THERE was a time when holidays meant airports. I have never liked airports, and I have never liked flying, yet every year, when it came to going on holiday, it never occurred to me to do anything but fly.
That's all changed now.
The catalyst was having two small children. Whatever stress I felt about airports before was multiplied. And so a whole new world has opened up to me -- a world of stress-free travelling where the journey becomes part of the holiday itself and not just a means to an end. So, for the past two years, we have taken the ferry to France, and loved every minute of it.

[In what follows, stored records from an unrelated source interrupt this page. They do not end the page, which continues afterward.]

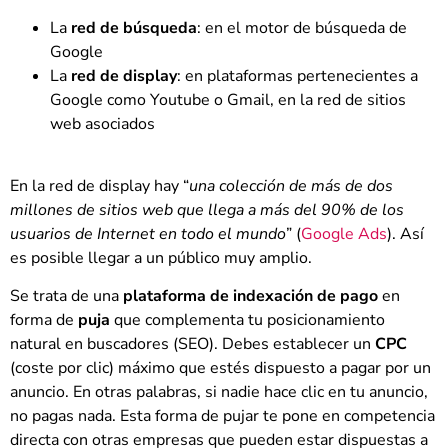
La
red de búsqueda
: en el motor de búsqueda de
Google
La
red de display
: en plataformas pertenecientes a
Google como Youtube o Gmail, en la red de sitios
web asociados
En la red de display hay “
una colección de más de dos
millones de sitios web que llega a más del 90% de los
usuarios de Internet en todo el mundo
” (
Google Ads
). Así
es posible llegar a un público muy amplio.
Se trata de una
plataforma de indexación de pago
en
forma de
puja
que complementa tu posicionamiento
natural en buscadores (SEO). Debes establecer un
CPC
(coste por clic) máximo que estés dispuesto a pagar por un
anuncio. En otras palabras, si nadie hace clic en tu anuncio,
no pagas nada. Esta forma de pujar te pone en competencia
directa con otras empresas que pueden estar dispuestas a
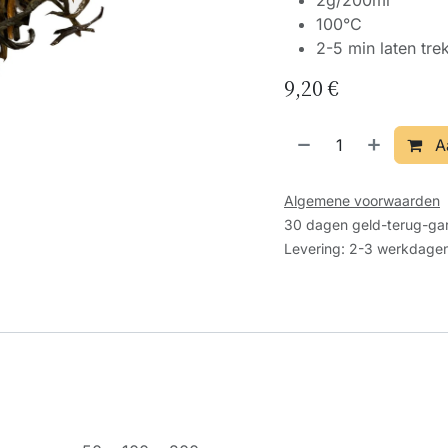
2g/200ml
100°C
2-5 min laten tre
9,20
€
A
Algemene voorwaarden
30 dagen geld-terug-gar
Levering: 2-3 werkdage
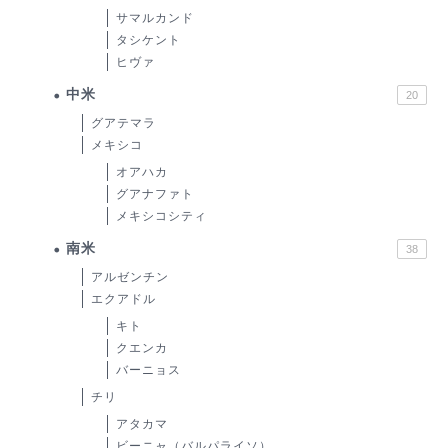
サマルカンド
タシケント
ヒヴァ
中米
20
グアテマラ
メキシコ
オアハカ
グアナファト
メキシコシティ
南米
38
アルゼンチン
エクアドル
キト
クエンカ
バーニョス
チリ
アタカマ
ビーニャ（バルパライソ）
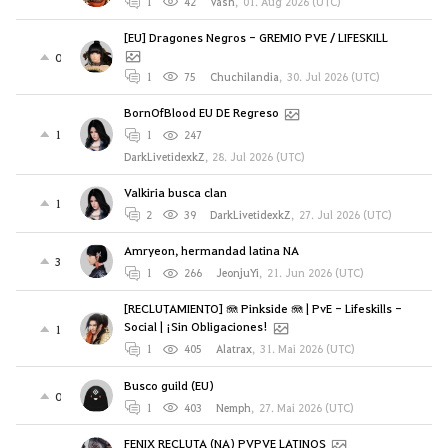
1
42
Vash
,
01. Aug 2026 (UTC)
[EU] Dragones Negros - GREMIO PVE / LIFESKILL
0
1
75
Chuchilandia
,
30. Jul 2026 (UTC)
BornOfBlood EU DE Regreso
1
1
247
DarkLivetidexkZ
,
28. Jul 2026 (UTC)
Valkiria busca clan
1
2
39
DarkLivetidexkZ
,
27. Jul 2026 (UTC)
Amryeon, hermandad latina NA
3
1
266
JeonjuYi
,
21. Jun 2026 (UTC)
[RECLUTAMIENTO] 🪼 Pinkside 🪼 | PvE - Lifeskills -
Social | ¡Sin Obligaciones!
1
1
405
Alatrax
,
31. Mai 2026 (UTC)
Busco guild (EU)
0
1
403
Nemph
,
27. Mai 2026 (UTC)
FENIX RECLUTA (NA) PVPVE LATINOS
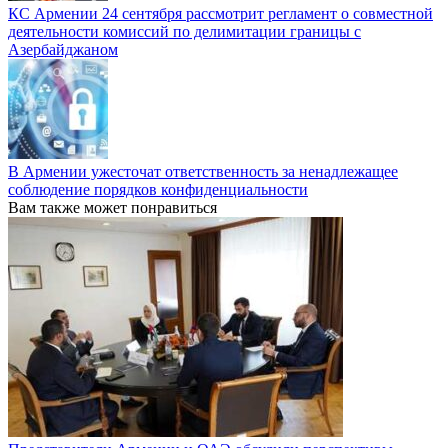
КС Армении 24 сентября рассмотрит регламент о совместной
деятельности комиссий по делимитации границы с
Азербайджаном
В Армении ужесточат ответственность за ненадлежащее
соблюдение порядков конфиденциальности
Вам также может понравиться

The first year we were not overly adventurous, opting to stay in Brittany in a gite when we got off the ferry. Last year, however, we went the extra mile -- well many extra miles south actually, but it was well worth it for our first campsite experience in Siblu's La Bois Dormant in the town of Saint Jean de Monts.
The Siblu camp is a great base. There are actually two side by side in Saint Jean de Monts, part of a network of 14 high-quality sites in France. The basics are just right: facilities are good and clean and the mobile homes are first rate. Ours had three bedrooms, one en suite, a kitchen, a spacious living room and private decking. Plus we were only a short walk from the pool and snack bar.
Saint Jean de Monts is south of the great Loire River, in the Vendee, about 400km from the ferry terminal at Roscoff. Staring out into the Atlantic, it is renowned not just for its majestic eight- kilometre stretch of beach but also for its wide appeal to holiday-makers.
This is true of the Vendee in general, and of Saint Jean de Monts in particular. In the past decade there has been a deliberate drive to promote the region's wide range of attractions for very specific types of holidays. The marketing campaign has proved enormously successful.
The three which stand out for me are the traditional family holiday, the activity-based holiday and, the most unusual and innovative of the lot, the eco holidays.
The Vendee's resorts are packed with family activities, games and visitor attractions.
A must-see is the causeway at the Ile de Noirmoutier. At low tide you can reach the island by driving, walking or cycling across the Passage du Gois, a 4.5km-long old stone roadway that lies hidden beneath the sea for at least 18 hours every day. It is a remarkable sight to stand on the mainland and watch cars and cyclists seemingly disappear into the ocean. It's not a journey for the faint-hearted, although the faint-hearted aren't discriminated against. There is a bridge to the island a few miles further along the coast.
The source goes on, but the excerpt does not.